Manybooks | 6814 comments Mod
Although I do appreciate the general concept of Abby Hanlon's Dory and the Real True Friend, have much enjoyed Dory as a character (as a presented person) and truly and majorly both cherish and even treasure her inventiveness and imagination (and especially that she has enough confidence and strength of personality to not only do what her imagination dictates, but to also have no seeming regrets with regard to the same), I actually do find both Dory and her new, her in the end real and true best friend Rosabelle a trifle overly exaggerated (both how they are depicted and how they tend to behave and act).

But that all being said and my issues with the characterisation of Dory and Rosabelle notwithstanding, even more of an annoying and frustrating issue for me personally is Abby Hanlon's general writing style, in so far that Dory and the Real True Friend often feels and reads more like a simplified plot outline that a finished novel. Even taking into consideration that Dory and the Real True Friend is a story conceptualised and specifically penned for recently independent readers, Abby Hanlon's narrative feels a bit too choppy, jumpy and disjointed for me, with especially the transitions form one episode to the next being far from smooth. And actually, in my humble opinion, the disjointedness, the outline like quality of the text, of the written words, only seems to augment the already exaggerated qualities of Dory and Rosabelle's imagination, (something that might well appeal to the intended audience, to younger children just learning to read, but leaves me both cold and rather unsatisfied).

And thus, while I have definitely enjoyed Dory and Rosabelle's fantastical play acting and imagination to an extent, the simplicity of the textual presentation, the rather obvious lack of description and narrative expansion always gives me the uncomfortable feeling of having missed something (and perhaps even something essential), of not having been given, not having been presented with the entire story, the entire contents of the same (although I do in fact both realise and even understand that for the intended audience Dory and the Real True Friend might and perhaps even likely hit the proverbial sweet spot and be very much enjoyed if not even a personal favourite).
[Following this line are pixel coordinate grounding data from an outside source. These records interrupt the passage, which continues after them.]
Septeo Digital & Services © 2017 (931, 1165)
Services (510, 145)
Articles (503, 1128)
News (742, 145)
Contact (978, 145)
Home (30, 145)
And with this salient fact in mind, I actually still tend to recommend Dory and the Real True Friend for younger children (especially if they enjoy reading about imaginative and strong-willed little girls who are not shy about their imagination), but personally and from a reading pleasure and enjoyment point of view, two stars is all I am willing to consider (as I also do not at all like the accompanying cartoon-like illustrations and am frankly more than a bit annoyed at and by the fact that the author, that Abby Hanlon never really actively censures, condemns or even remotely punishes Dory's siblings' verbal nastiness to her, portraying even Dory's parents as at best more than a bit clueless with regard to what I personally can only call and label the condescending and nasty sibling-based verbal abuse to which Dory is constantly being exposed and subjected to by especially her older sister).

And finally, I only read Dory and the Real True Friend because it was selected as a monthly read for the Fiction Club in the Children's Literature Group, and while I do not in any way regret having read the novel, I am also not (at least at present) interested enough in continuing with the rest of the series (I do wonder though if I would have a better understanding of Dory and of her family etc. if we had read the first novel and not the second novel of the series as our group read, although I do still think that the choppy and outline-like, overly simplistic writing style would still and more than likely have bothered me rather much, as while I do not as a rule much enjoy overly involved and too convoluted, too wordy writing, I am equally and massively annoyed with and by styles and narratives that are too standard, that read simplistically and undescriptively).